When you reach the line holding "All rights reserved", please begin to restate the lines word for word and continue through the last one in the material, excluding pictures.

──────────

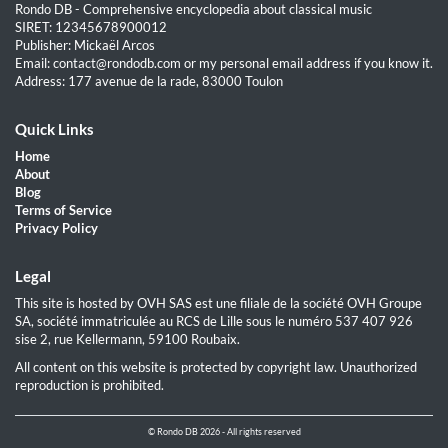
Rondo DB - Comprehensive encyclopedia about classical music
SIRET: 12345678900012
Publisher: Mickaël Arcos
Email: contact@rondodb.com or my personal email address if you know it.
Address: 177 avenue de la rade, 83000 Toulon
Quick Links
Home
About
Blog
Terms of Service
Privacy Policy
Legal
This site is hosted by OVH SAS est une filiale de la société OVH Groupe
SA, société immatriculée au RCS de Lille sous le numéro 537 407 926
sise 2, rue Kellermann, 59100 Roubaix.
All content on this website is protected by copyright law. Unauthorized
reproduction is prohibited.
© Rondo DB 2026 - All rights reserved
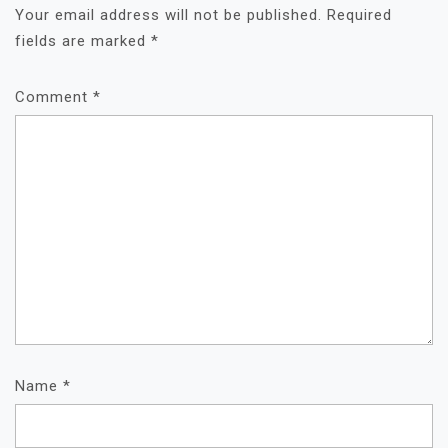
Your email address will not be published.
Required
fields are marked
*
Comment
*
Name
*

──────────

# Solution to this task
© Rondo DB 2026 - All rights reserved
Your email address will not be published.
Required
fields are marked
*
Comment
*
Name
*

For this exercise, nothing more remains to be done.